The Goldilocks of Pragmatic Understanding: Fine-Tuning Strategy Matters for Implicature Resolution by LLMs
Despite widespread use of LLMs as conversational agents, evaluations of performance fail to capture a crucial aspect of communication: interpreting language in context—incorporating its pragmatics. Humans interpret language using beliefs and prior knowledge about the world. For example, we intuitively understand the response “I wore gloves” to the question “Did you leave fingerprints?” as meaning “No”. To investigate whether LLMs have the ability to make this type of inference, known as an implicature, we design a simple task and evaluate four categories of widely used state-of-the-art models. We find that, despite only evaluating on utterances that require a binary inference (yes or no), models in three of these categories perform close to random. However, LLMs instruction-tuned at the example-level perform significantly better. These results suggest that certain fine-tuning strategies are far better at inducing pragmatic understanding in models. We present our findings as the starting point for further research into evaluating how LLMs interpret language in context and to drive the development of more pragmatic and useful models of human discourse.

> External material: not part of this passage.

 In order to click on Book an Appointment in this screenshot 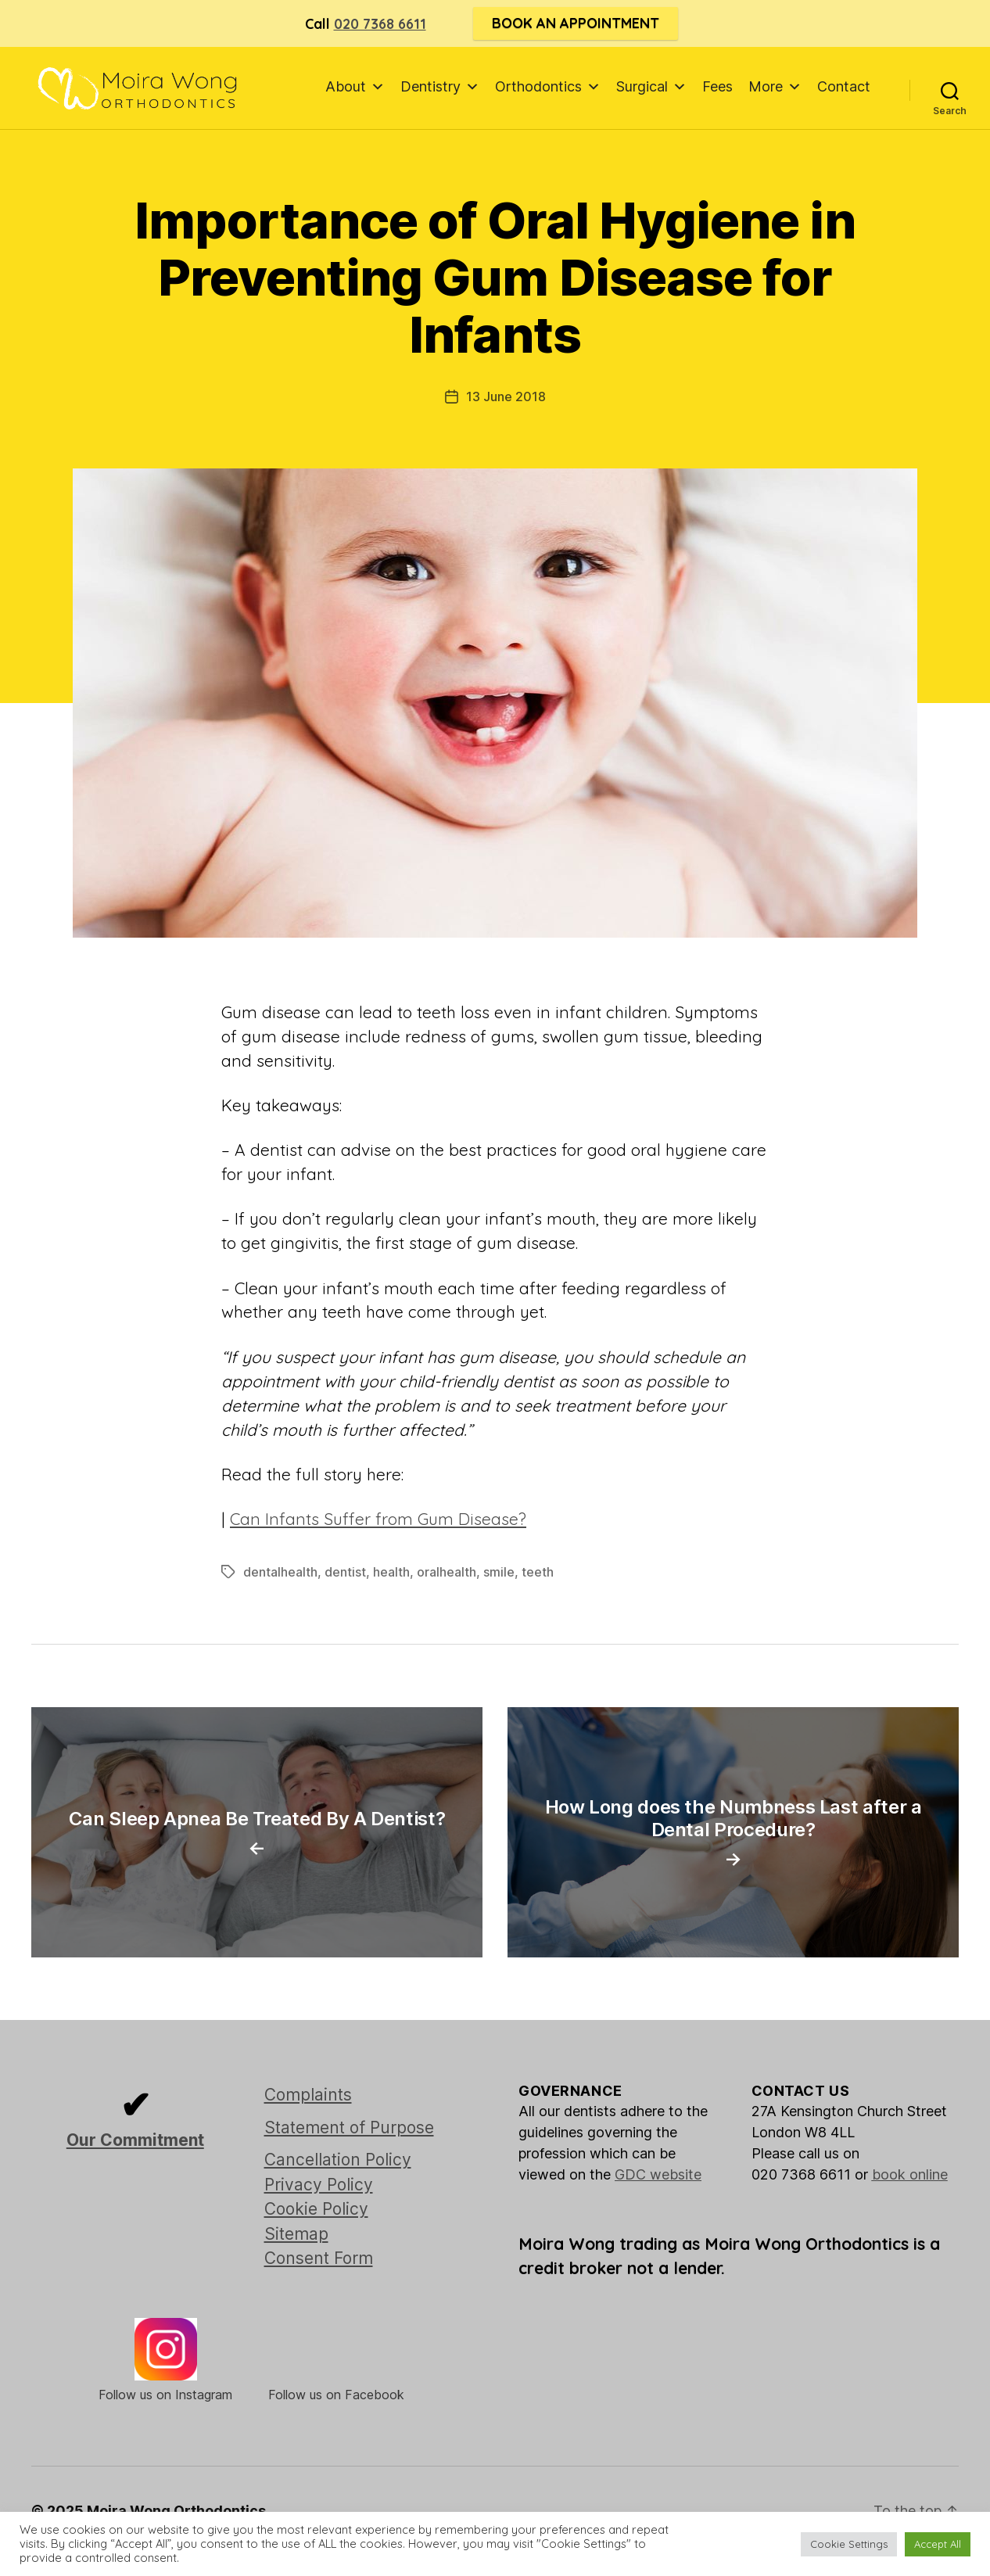, I will do `click(575, 23)`.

User: “Have you seen my phone?”
GPT-3: “Yes, I have seen your phone.”
GPT-3’s response2 is a perfectly fine answer to the question, but a human might answer differently. They might respond “it’s in your bag," bypassing the obvious follow-up question (“where is it?”).
This raises an important question: to what extent can large language models resolve conversational implicature?
Our results show that implicature resolution is a challenging task for LLMs. All pre-trained models obtain close to random zero-shot accuracy (around 60%), whereas humans obtain 86%. However, our results suggest that instruction-tuning at the example level is important for pragmatic understanding. Models fine-tuned with this method perform much better than others, and analysis of different model sizes shows that they have the best scaling properties. We further push performance for these models with chain-of-thought prompting, and find that one model in the group (GPT-4) reaches human-level performance. In summary, we conclude that pragmatic understanding has not yet arisen from large-scale pre-training on its own, but scaling analysis shows that it might for much larger scale. Fine-tuning on conversational data or benchmark-level instructions does not produce models with pragmatic understanding. However, fine-tuning on instructions at the example-level is a fruitful path towards more useful models of human discourse.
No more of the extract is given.